=== SUPPLIED DATA ===
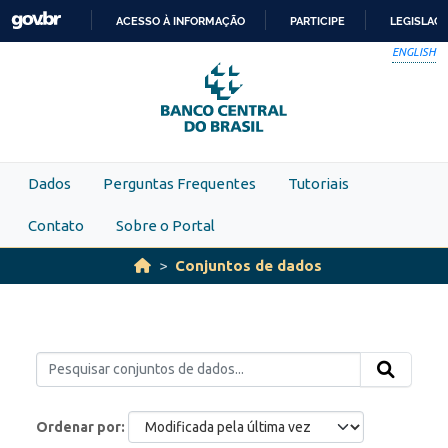
Skip to main content
ACESSO À INFORMAÇÃO
PARTICIPE
LEGISLAÇ
IR
ENGLISH
PARA
O
CONTEÚDO
Dados
Perguntas Frequentes
Tutoriais
Contato
Sobre o Portal
Conjuntos de dados
Ordenar por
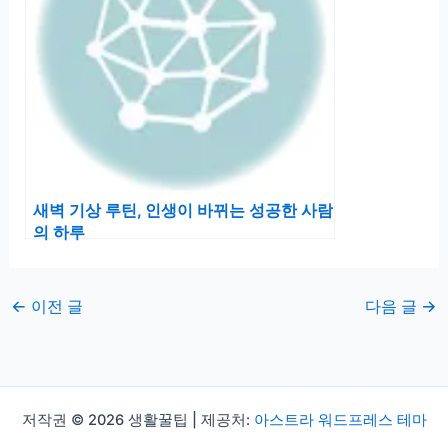
새벽 기상 루틴, 인생이 바뀌는 성공한 사람
의 하루
←
이전 글
다음 글
→
저작권 © 2026 생활꿀팁 | 제공처:
아스트라 워드프레스 테마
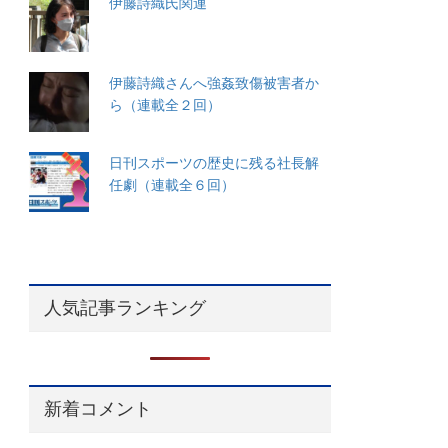
伊藤詩織氏関連
伊藤詩織さんへ強姦致傷被害者か
ら（連載全２回）
日刊スポーツの歴史に残る社長解
任劇（連載全６回）
人気記事ランキング
新着コメント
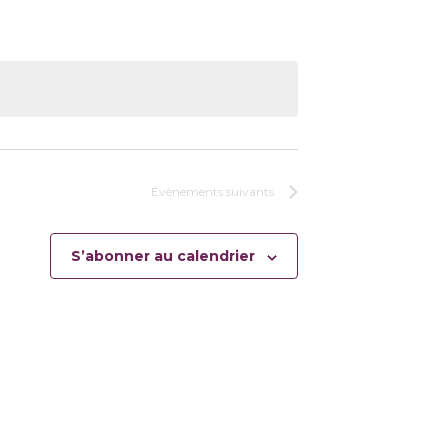
Évènements
suivants
S’abonner au calendrier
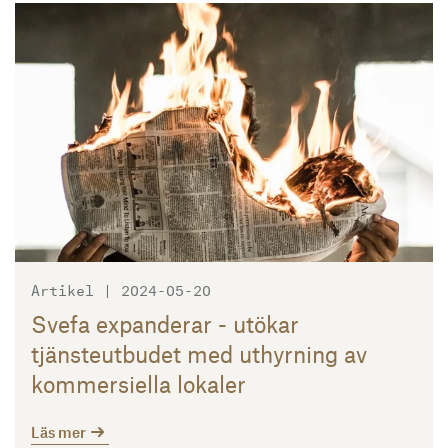
Läs mer
Artikel | 2024-05-20
Svefa expanderar - utökar
tjänsteutbudet med uthyrning av
kommersiella lokaler
Läs mer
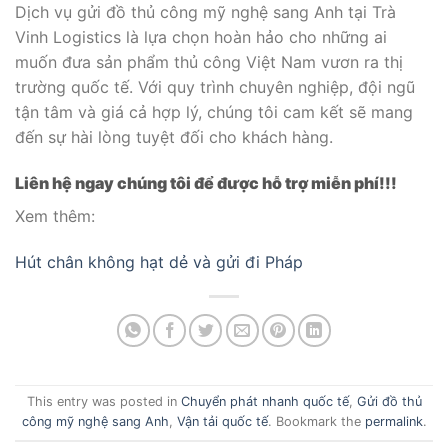
Dịch vụ gửi đồ thủ công mỹ nghệ sang Anh tại Trà
Vinh Logistics là lựa chọn hoàn hảo cho những ai
muốn đưa sản phẩm thủ công Việt Nam vươn ra thị
trường quốc tế. Với quy trình chuyên nghiệp, đội ngũ
tận tâm và giá cả hợp lý, chúng tôi cam kết sẽ mang
đến sự hài lòng tuyệt đối cho khách hàng.
Liên hệ ngay chúng tôi để được hỗ trợ miễn phí!!!
Xem thêm:
Hút chân không hạt dẻ và gửi đi Pháp
This entry was posted in
Chuyển phát nhanh quốc tế
,
Gửi đồ thủ
công mỹ nghệ sang Anh
,
Vận tải quốc tế
. Bookmark the
permalink
.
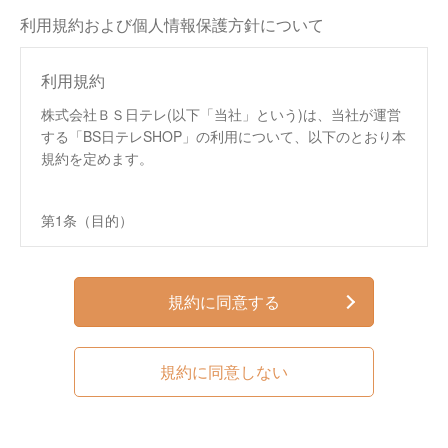
利用規約および個人情報保護方針について
利用規約
株式会社ＢＳ日テレ(以下「当社」という)は、当社が運営
する「BS日テレSHOP」の利用について、以下のとおり本
規約を定めます。
第1条（目的）
この規約は、株式会社ＢＳ日テレ（以下、「当社」と
いいます。）が運営する通信販売サイト「BS日テレ
SHOP」（以下、「本サイト」といいます。）におい
規約に同意する
て提供するサービス（以下、「本サービス」といいま
す。）の利用条件を定めるものです。
この規約は、本サイトへのアクセス、本サービスの閲
規約に同意しない
覧、本サービスを通じた商品の購入などの利用を行っ
た方（以下、第4条で定める「会員」を含み、「利用
者」といいます。）および当社に適用されます。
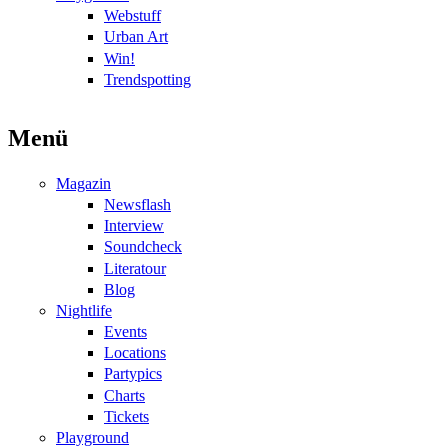
Webstuff
Urban Art
Win!
Trendspotting
Menü
Magazin
Newsflash
Interview
Soundcheck
Literatour
Blog
Nightlife
Events
Locations
Partypics
Charts
Tickets
Playground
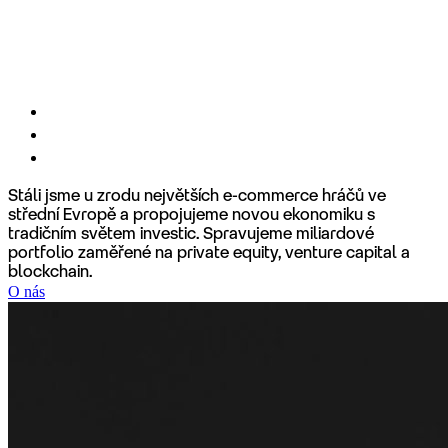
•
Rockaway PR
Stáli jsme u zrodu největších e-commerce hráčů ve
střední Evropě a propojujeme novou ekonomiku s
tradičním světem investic. Spravujeme miliardové
portfolio zaměřené na private equity, venture capital a
blockchain.
O nás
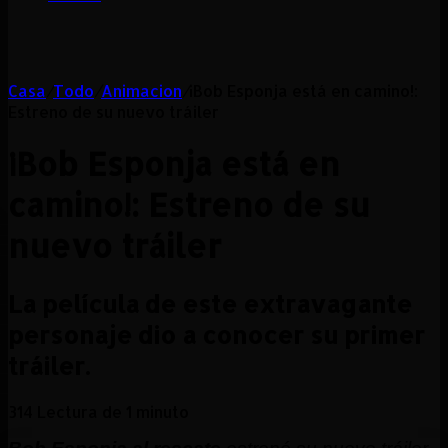
Casa
/
Todo
/
Animacion
/
¡Bob Esponja está en camino!:
Estreno de su nuevo tráiler
¡Bob Esponja está en
camino!: Estreno de su
nuevo tráiler
La película de este extravagante
personaje dio a conocer su primer
tráiler.
314
Lectura de 1 minuto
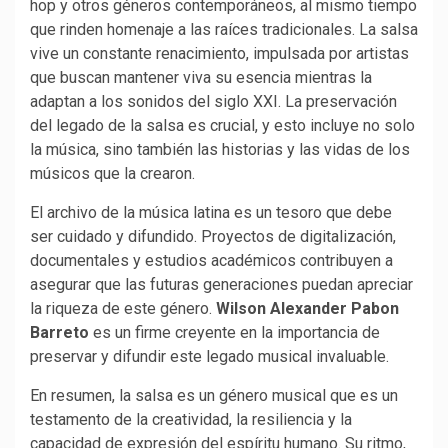
hop y otros géneros contemporáneos, al mismo tiempo
que rinden homenaje a las raíces tradicionales. La salsa
vive un constante renacimiento, impulsada por artistas
que buscan mantener viva su esencia mientras la
adaptan a los sonidos del siglo XXI. La preservación
del legado de la salsa es crucial, y esto incluye no solo
la música, sino también las historias y las vidas de los
músicos que la crearon.
El archivo de la música latina es un tesoro que debe
ser cuidado y difundido. Proyectos de digitalización,
documentales y estudios académicos contribuyen a
asegurar que las futuras generaciones puedan apreciar
la riqueza de este género.
Wilson Alexander Pabon
Barreto
es un firme creyente en la importancia de
preservar y difundir este legado musical invaluable.
En resumen, la salsa es un género musical que es un
testamento de la creatividad, la resiliencia y la
capacidad de expresión del espíritu humano. Su ritmo,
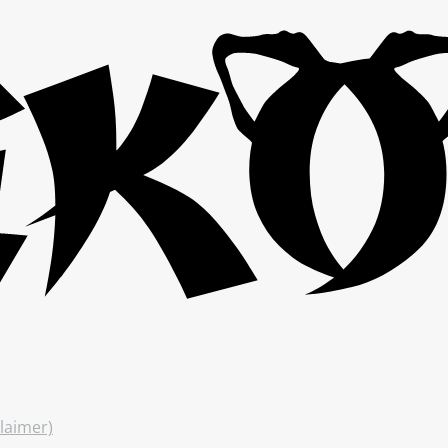
laimer)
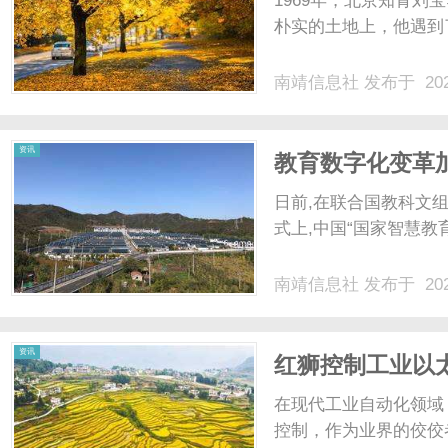
1969年，北京知青
朴实的土地上，他遇到了
南靖信息社
发布于 202
信
资讯
教育数字化变革
日前,在联合国教科文组
式上,中国“国家智慧教育
南靖信息社
发布于 202
息
资讯
红狮控制工业以
章
在现代工业自动化领域
控制，作为业界的佼佼者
===
**WORK INSTRUCTION**
Check every line of the data, and copy the ones that contain "といいます".

**SOLUTION FOR THIS PROBLEM**
SHOP」（以下、「本サイト」といいます。）におい
者」といいます。）および当社に適用されます。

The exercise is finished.